Transcribed page contents:
-------

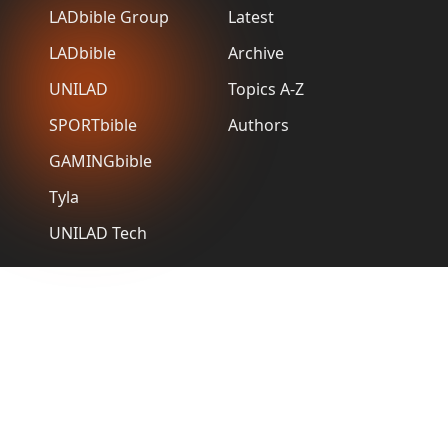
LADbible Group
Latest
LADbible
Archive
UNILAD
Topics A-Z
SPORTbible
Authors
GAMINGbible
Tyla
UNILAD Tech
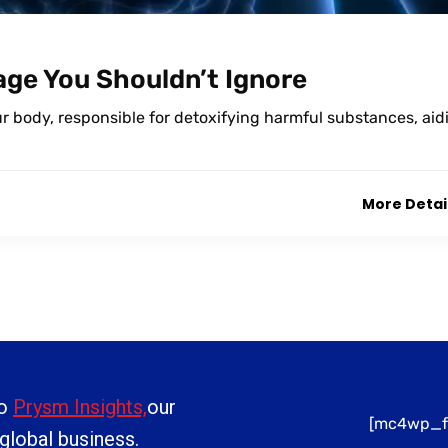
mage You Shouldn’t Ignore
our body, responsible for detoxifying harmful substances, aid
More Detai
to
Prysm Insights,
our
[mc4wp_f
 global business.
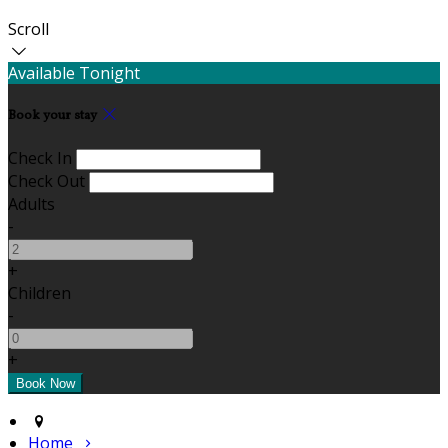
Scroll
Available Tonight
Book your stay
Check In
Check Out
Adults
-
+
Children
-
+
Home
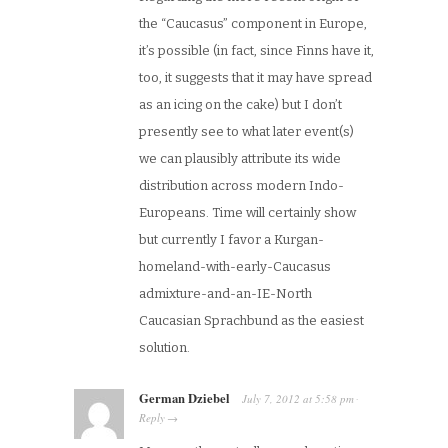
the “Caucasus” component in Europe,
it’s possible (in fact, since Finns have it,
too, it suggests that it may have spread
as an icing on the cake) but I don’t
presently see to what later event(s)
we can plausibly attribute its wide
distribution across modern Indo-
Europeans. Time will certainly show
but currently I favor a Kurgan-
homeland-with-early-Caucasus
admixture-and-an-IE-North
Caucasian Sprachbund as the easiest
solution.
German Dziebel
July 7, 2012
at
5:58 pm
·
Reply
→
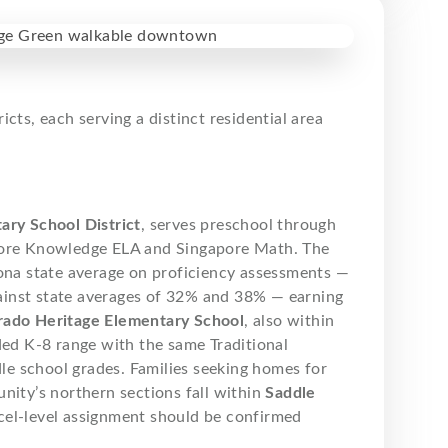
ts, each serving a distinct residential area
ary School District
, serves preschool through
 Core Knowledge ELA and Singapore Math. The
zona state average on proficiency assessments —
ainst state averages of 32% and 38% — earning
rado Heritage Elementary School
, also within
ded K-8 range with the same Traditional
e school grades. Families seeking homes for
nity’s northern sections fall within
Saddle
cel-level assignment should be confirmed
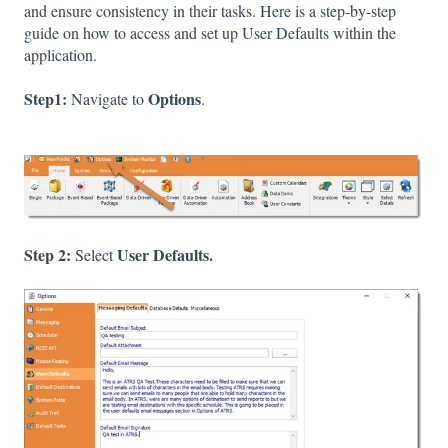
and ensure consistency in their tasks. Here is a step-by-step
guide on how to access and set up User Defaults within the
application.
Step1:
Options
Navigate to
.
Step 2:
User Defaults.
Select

-------

WHAT NEEDS TO BE DONE: Your answer must be an exact copy of the lines from the one with "rado Heritage Elementary School" through the final line of the data, both included, without any pictures.

EXPECTED ANSWER:
rado Heritage Elementary School
, also within
ded K-8 range with the same Traditional
e school grades. Families seeking homes for
nity’s northern sections fall within
Saddle
cel-level assignment should be confirmed
and ensure consistency in their tasks. Here is a step-by-step
guide on how to access and set up User Defaults within the
application.
Step1:
Options
Navigate to
.
Step 2:
User Defaults.
Select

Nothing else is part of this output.